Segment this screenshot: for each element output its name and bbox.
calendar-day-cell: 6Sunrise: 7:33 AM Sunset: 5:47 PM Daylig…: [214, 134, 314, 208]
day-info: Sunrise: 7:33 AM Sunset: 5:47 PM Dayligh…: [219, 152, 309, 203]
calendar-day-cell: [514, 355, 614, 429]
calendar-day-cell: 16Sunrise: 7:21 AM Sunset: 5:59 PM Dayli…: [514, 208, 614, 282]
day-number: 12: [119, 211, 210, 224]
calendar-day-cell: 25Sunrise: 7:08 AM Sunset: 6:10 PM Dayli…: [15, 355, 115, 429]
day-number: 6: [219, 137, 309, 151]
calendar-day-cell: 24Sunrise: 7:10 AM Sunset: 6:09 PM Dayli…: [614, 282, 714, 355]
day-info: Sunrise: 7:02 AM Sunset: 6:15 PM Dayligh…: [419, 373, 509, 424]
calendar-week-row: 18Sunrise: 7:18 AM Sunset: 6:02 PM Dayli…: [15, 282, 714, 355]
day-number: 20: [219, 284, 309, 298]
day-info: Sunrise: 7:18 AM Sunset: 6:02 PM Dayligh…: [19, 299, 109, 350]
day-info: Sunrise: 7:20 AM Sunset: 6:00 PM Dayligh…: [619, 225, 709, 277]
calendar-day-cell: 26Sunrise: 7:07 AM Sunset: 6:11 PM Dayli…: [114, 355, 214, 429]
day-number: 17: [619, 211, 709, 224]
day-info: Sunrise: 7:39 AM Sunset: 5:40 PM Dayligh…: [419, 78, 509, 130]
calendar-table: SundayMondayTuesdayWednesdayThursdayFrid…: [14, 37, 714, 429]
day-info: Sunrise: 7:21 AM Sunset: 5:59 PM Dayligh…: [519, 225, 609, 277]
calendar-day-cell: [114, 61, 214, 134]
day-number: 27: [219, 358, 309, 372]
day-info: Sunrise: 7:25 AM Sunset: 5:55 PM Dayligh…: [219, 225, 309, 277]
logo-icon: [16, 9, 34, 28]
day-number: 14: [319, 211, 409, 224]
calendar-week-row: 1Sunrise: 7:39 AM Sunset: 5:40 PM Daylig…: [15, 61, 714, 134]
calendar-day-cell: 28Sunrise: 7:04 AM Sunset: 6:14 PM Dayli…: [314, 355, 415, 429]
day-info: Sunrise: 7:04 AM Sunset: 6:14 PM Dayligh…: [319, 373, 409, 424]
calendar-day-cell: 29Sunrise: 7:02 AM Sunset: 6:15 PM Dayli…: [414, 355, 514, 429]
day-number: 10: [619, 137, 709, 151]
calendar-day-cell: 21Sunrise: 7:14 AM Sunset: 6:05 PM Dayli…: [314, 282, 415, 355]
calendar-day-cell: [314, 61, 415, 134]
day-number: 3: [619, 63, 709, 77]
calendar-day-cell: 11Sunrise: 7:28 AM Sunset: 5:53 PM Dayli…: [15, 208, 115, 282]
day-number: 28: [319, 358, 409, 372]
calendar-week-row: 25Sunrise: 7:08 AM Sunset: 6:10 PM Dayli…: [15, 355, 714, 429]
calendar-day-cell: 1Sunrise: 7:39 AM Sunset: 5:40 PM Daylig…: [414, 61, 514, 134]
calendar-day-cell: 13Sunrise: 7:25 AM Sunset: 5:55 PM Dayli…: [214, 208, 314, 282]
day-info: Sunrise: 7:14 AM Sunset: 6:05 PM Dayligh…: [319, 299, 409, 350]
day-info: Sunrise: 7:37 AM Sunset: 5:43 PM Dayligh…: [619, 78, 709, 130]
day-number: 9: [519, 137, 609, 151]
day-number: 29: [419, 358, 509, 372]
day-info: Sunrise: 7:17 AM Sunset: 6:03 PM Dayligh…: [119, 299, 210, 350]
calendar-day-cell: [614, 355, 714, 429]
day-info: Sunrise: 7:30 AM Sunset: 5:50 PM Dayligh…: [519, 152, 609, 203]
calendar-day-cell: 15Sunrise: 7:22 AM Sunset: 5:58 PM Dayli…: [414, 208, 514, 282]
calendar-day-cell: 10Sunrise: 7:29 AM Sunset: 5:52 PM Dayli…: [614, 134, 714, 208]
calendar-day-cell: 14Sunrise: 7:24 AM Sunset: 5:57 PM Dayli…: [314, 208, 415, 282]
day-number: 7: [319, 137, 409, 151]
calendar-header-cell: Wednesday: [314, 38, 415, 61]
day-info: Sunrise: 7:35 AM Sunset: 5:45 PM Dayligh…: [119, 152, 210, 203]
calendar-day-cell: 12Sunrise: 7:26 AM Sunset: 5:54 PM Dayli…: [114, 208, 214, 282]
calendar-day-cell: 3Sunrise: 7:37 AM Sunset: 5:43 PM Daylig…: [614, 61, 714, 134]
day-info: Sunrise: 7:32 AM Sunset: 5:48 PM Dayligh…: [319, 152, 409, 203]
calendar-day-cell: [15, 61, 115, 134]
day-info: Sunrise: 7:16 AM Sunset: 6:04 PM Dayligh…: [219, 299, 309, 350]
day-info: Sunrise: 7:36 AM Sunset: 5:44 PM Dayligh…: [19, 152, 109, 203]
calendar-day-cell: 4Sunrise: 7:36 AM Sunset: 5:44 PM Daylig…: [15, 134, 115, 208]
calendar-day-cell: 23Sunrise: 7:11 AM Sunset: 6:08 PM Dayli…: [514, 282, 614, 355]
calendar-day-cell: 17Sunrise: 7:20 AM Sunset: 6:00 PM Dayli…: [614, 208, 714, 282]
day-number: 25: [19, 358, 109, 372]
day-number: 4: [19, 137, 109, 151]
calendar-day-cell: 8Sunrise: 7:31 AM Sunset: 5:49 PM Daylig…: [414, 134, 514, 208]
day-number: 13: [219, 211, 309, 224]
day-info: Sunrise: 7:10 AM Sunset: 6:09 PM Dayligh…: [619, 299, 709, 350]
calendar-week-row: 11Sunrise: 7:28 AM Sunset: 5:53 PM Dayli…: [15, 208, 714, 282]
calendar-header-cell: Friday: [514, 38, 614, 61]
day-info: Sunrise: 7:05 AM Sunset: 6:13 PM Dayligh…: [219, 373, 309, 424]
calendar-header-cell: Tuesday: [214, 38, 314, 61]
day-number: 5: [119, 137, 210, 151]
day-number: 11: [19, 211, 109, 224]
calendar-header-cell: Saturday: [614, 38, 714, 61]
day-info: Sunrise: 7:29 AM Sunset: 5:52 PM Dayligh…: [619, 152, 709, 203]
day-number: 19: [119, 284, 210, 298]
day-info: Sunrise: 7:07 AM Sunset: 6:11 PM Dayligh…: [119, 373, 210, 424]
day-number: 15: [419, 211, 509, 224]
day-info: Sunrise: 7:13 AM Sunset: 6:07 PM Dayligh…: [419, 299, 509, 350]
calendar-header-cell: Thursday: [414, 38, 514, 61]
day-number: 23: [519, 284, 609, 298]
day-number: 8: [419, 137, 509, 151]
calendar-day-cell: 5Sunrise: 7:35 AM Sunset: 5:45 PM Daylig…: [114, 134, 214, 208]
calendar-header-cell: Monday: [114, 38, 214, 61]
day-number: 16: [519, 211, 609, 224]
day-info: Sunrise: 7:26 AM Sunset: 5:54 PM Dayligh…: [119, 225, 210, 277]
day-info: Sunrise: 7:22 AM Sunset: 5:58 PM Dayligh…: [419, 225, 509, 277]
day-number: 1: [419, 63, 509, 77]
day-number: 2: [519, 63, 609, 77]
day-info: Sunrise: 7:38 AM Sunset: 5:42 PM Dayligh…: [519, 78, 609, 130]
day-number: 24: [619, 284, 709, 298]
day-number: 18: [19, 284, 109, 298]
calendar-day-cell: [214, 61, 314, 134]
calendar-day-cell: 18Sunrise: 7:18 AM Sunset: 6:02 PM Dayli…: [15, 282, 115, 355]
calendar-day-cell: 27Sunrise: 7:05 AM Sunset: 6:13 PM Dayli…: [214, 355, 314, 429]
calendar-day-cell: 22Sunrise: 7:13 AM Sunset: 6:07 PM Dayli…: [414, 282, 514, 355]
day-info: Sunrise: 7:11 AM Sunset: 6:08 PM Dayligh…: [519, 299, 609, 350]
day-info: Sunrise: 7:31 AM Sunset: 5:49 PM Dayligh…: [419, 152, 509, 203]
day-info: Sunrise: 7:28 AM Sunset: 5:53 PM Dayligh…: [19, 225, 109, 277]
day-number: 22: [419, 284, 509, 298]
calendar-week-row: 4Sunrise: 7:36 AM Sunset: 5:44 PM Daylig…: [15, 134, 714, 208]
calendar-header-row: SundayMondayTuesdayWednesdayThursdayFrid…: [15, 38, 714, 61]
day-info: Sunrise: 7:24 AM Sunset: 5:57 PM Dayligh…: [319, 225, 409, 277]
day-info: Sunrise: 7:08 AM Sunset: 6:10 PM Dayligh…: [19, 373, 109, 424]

WHAT THE EXERCISE ASKS: The reply should hold only how many lines in the material include the word "header".

EXERCISE ANSWER: 7